Les grands textes de la tradition abrahamique plongent leurs racines dans les récits des anciennes civilisations moyen-orientales, en y introduisant une rupture. Leur nouveauté n’est pas qu’ils soient sans dette aucune envers les mythologies mésopotamiennes, mais qu’ils y opèrent un renversement. Nos trois protagonistes se penchent sur la question, avec sans doute quelque idée derrière la tête.
Ph : Vous savez tous que, depuis la fin du 19e siècle et les travaux de recherche archéologique qui ont été menés autour de la région du Moyen-Orient et en particulier autour de l’ancienne Mésopotamie, beaucoup de récits qu’on croyait d’origine biblique se sont révélés avoir été empruntés par les rédacteurs de la Bible aux récits mythologiques issus de cette partie du monde.
Bien sûr, la chose ne manque pas d’alimenter certains commentaires sarcastiques dans le camp des «sceptiques», du type : «Hé quoi, c’est ça qu’on veut nous présenter comme un texte divin ? Un recueil de plagiats mal déguisés !» On comprend la remarque, mais je voudrais vous montrer qu’elle n’est pas si pertinente qu’il n’y paraît et, en partant de là, j’espère aussi apporter une réponse à ceux qui, dans l’assistance, s’étonnent de nous entendre évoquer l’hypothèse d’une recréation du récit du Verbe, comme nous l’avons fait la dernière fois. Le lien que je fais entre les deux sujets vous apparaîtra plus tard…
Po : Ce qui est surtout connu en cette affaire, c’est le récit du déluge qu’on a retrouvé, je crois, dans les tablettes relatant la fameuse épopée de Gilgamesh.
Ph : Oui, mais ce n’est pas le seul récit à nous mettre devant le cas d’une version antérieure à la Bible. Celui du jardin d’Éden a également des résonances dans des textes sumériens. Comme celui qui raconte l’histoire des dieux Enki et Ninhursag. L’histoire, si vous voulez bien que je vous la présente brièvement, est très différente de celle qu’on trouve dans le texte de la Genèse.
D’abord parce que les habitants de l’Éden ne sont pas ici les tout premiers hommes —Adam et Eve—, mais les deux divinités dont je viens de citer les noms. Ensuite, parce que le lieu n’est pas un jardin au départ : il le deviendra au terme du récit. La scène du début est celle d’une terre stérile, en laquelle le dieu Enki va faire jaillir l’eau et la verdure grâce à ses attributs masculins. On est en présence de cette dimension phallique de la divinité telle qu’elle se retrouve dans de nombreux récits mythologiques à travers les continents.

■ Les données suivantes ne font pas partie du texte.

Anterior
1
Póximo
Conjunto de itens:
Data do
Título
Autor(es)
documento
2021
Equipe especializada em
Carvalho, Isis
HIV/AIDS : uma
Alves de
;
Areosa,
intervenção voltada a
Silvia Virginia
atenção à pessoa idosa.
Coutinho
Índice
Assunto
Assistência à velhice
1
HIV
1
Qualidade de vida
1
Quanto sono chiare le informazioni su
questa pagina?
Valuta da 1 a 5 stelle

Ici, après avoir fécondé la terre, c’est Ninhursag —divinité féminine— que le dieu Enki va ensemencer. De leur union va naître une autre divinité féminine: Ninsar. Qui va à son tour éveiller le désir du dieu masculin. Le passage à l’acte ne manque pourtant pas de provoquer chez lui quelques hésitations. Mais un certain Isimu, qui est présenté comme l’homme de confiance du dieu et qui a la forme d’un serpent, l’aide à vaincre ses scrupules : «Embrasse donc cette jeune et belle enfant», lui dit-il. Et le dieu lui prête une oreille favorable.

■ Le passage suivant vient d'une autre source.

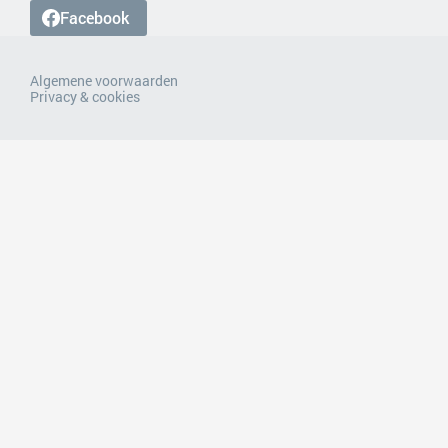
Facebook
Algemene voorwaarden
Privacy & cookies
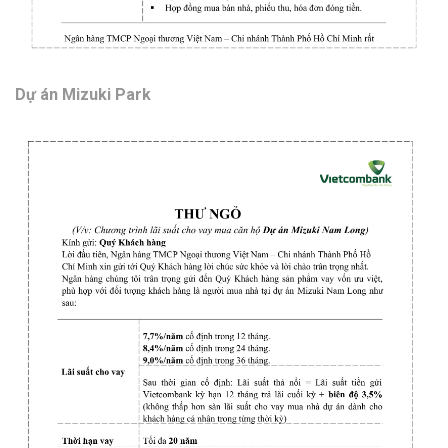
Dự án Mizuki Park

Ainsi Enki s’accouple à sa propre fille et, au bout de neuf mois, naissent de celle-ci deux autres divinités féminines, dont l’une préside aux plantes qui servent au filage tandis que l’autre est la patronne des activités du filage… Vous notez d’un côté la présence du serpent, d’un autre celui du filage qui permet ensuite de tisser, puis de se vêtir, donc de cacher sa nudité. Ce sont des éléments de ressemblance avec le récit de la Genèse.

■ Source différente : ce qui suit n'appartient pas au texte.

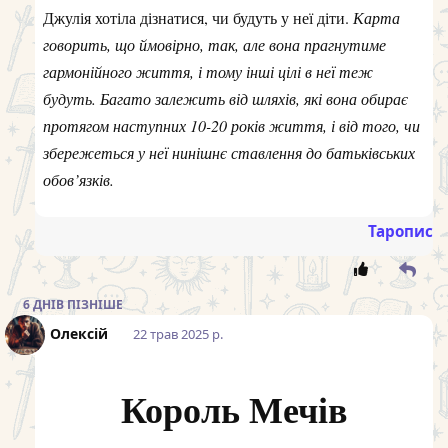
Джулія хотіла дізнатися, чи будуть у неї діти.
Карта
говорить, що ймовірно, так, але вона прагнутиме
гармонійного життя, і тому інші цілі в неї теж
будуть. Багато залежить від шляхів, які вона обирає
протягом наступних 10-20 років життя, і від того, чи
збережеться у неї нинішнє ставлення до батьківських
обов’язків.
Таропис
6 ДНІВ
ПІЗНІШЕ
Олексій
22 трав 2025 р.
Король Мечів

Vous notez aussi que le désir sexuel joue un rôle essentiel pour abolir l’ordre de la stérilité qui règne dans le monde, mais nous ne sommes pas pour autant dans un jardin. Le jardin tarde à venir. Sans doute parce que le désir sexuel souffre de cette incontinence qui le rend aveugle. D’ailleurs les aventures incestueuses d’Enki ne s’arrêtent pas là. Après sa fille Ninsar, voilà qu’il se tourne vers la fille de celle-ci — qui est à la fois sa fille à lui et sa petite-fille : Uttu, la déesse du filage. Il s’accouple à elle en lui faisant croire qu’il dépose en son corps des graines qui donneront des fruits. Mais aussitôt qu’elle découvre la tromperie, Uttu va se plaindre auprès de Ninhursag. Laquelle s’empresse d’extraire les graines de son ventre, et de les mettre en terre pour qu’elles donnent des plantes dont les fruits ne seront pas comestibles.
Mais voilà que le dieu Enki, tout à son appétit insatiable, ne résiste pas à la curiosité de mordre dans ces fruits qui ne sont pas défendus, mais dont la consommation lui sera quand même fatale — conformément sans doute aux vœux de Ninhursag et de sa colère. En effet, des graines semées avaient poussé huit plantes, et comme Enki avait goûté du fruit de chacune d’entre elles, son corps était maintenant atteint en huit endroits différents, en huit organes : il dépérissait dans d’atroces souffrances, sans possibilité de guérison.
Aucun dieu ne pouvait lui venir en aide, sinon Ninhursag qui, elle, n’en avait aucune intention. La situation s’éternisait, aussi insupportable que désespérante, jusqu’au moment où Ninhursag s’est laissé attendrir. Et là on va tomber sur un nouvel élément de ressemblance avec le récit de la Genèse.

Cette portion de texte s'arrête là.